# Entries shown
+--

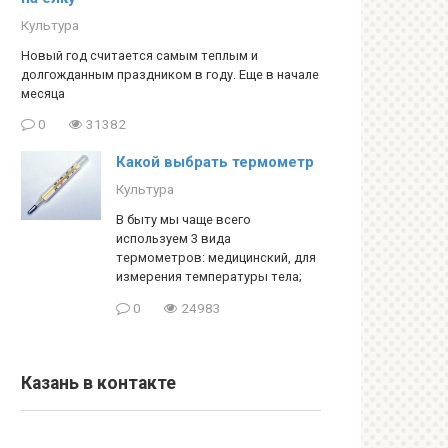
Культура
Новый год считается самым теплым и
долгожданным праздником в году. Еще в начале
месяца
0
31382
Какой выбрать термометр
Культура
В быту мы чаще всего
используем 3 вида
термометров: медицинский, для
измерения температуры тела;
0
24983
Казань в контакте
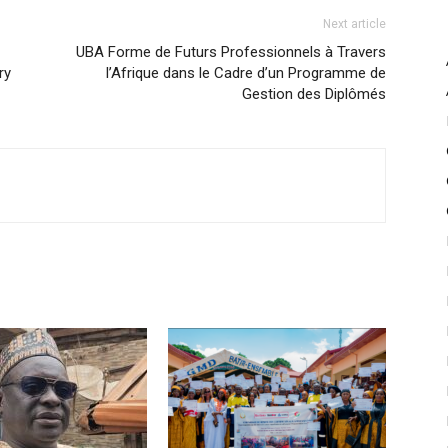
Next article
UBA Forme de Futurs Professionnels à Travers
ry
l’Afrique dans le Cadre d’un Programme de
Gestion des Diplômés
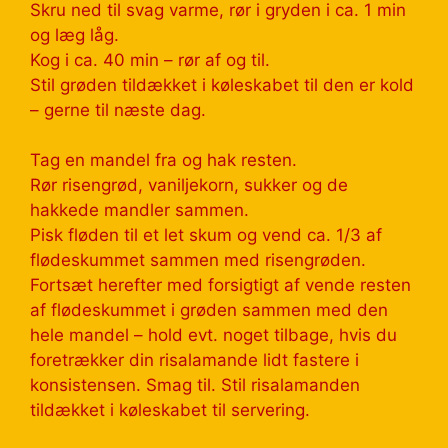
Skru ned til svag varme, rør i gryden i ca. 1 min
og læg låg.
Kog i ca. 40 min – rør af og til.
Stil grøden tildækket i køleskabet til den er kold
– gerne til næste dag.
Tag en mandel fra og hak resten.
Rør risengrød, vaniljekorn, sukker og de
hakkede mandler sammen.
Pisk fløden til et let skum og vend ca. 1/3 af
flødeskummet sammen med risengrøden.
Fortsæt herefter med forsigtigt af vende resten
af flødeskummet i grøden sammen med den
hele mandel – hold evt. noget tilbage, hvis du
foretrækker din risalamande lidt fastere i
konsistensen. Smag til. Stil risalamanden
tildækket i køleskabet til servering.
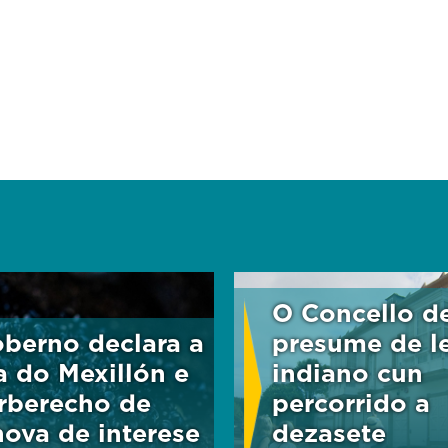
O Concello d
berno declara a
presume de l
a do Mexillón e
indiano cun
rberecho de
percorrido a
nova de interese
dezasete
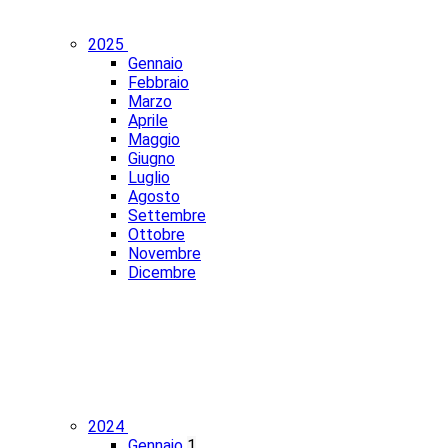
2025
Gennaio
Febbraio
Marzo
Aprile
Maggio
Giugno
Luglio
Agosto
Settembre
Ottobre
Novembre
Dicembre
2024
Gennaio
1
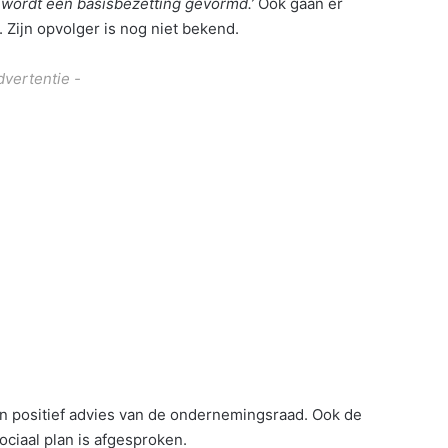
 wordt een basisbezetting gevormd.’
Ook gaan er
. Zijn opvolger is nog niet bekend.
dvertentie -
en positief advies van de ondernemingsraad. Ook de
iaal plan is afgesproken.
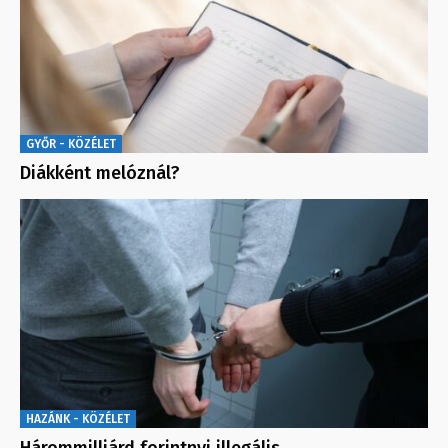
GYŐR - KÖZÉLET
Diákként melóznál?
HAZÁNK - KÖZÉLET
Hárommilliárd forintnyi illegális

+--

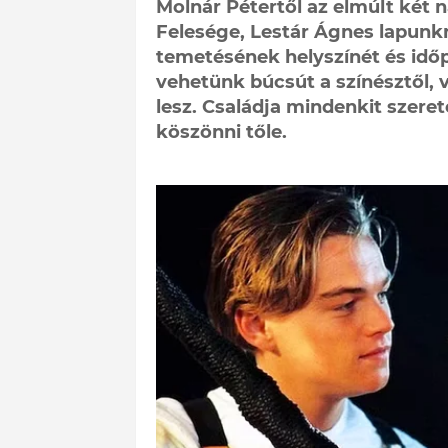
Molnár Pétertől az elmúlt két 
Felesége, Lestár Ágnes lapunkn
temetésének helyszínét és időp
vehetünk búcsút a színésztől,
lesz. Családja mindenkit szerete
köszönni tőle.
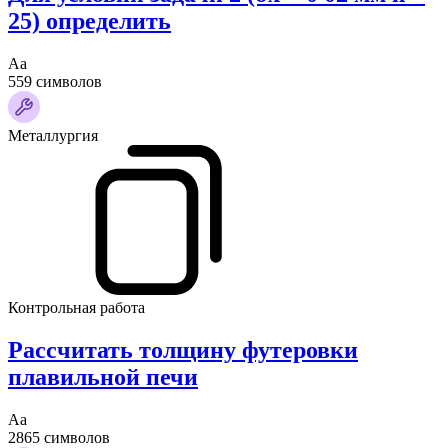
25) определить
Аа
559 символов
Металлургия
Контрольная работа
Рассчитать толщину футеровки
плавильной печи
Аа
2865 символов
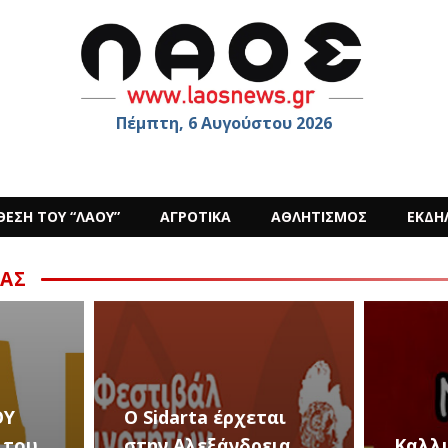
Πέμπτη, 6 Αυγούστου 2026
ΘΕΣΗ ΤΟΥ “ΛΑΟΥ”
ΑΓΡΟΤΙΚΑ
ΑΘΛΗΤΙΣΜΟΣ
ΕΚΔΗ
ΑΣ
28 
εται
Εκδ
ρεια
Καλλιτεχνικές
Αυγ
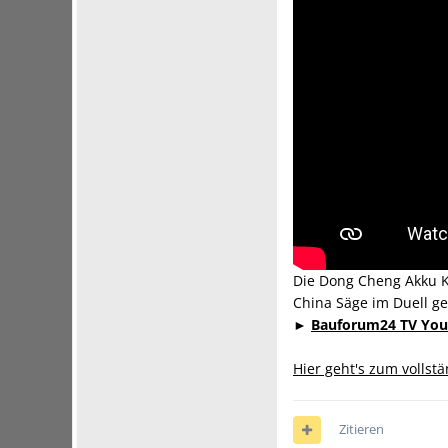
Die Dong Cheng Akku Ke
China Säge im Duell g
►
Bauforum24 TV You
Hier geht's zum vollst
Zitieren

+--

# Problem to solve
With the pictures removed from your copy, retype the lines above from the one that contains "Next article" through the one that contains "a do Mexillón e", exactly.

# Result for this exercise
Next article
UBA Forme de Futurs Professionnels à Travers
ry
l’Afrique dans le Cadre d’un Programme de
Gestion des Diplômés
Skru ned til svag varme, rør i gryden i ca. 1 min
og læg låg.
Kog i ca. 40 min – rør af og til.
Stil grøden tildækket i køleskabet til den er kold
– gerne til næste dag.
Tag en mandel fra og hak resten.
Rør risengrød, vaniljekorn, sukker og de
hakkede mandler sammen.
Pisk fløden til et let skum og vend ca. 1/3 af
flødeskummet sammen med risengrøden.
Fortsæt herefter med forsigtigt af vende resten
af flødeskummet i grøden sammen med den
hele mandel – hold evt. noget tilbage, hvis du
foretrækker din risalamande lidt fastere i
konsistensen. Smag til. Stil risalamanden
tildækket i køleskabet til servering.
O Concello d
berno declara a
presume de l
a do Mexillón e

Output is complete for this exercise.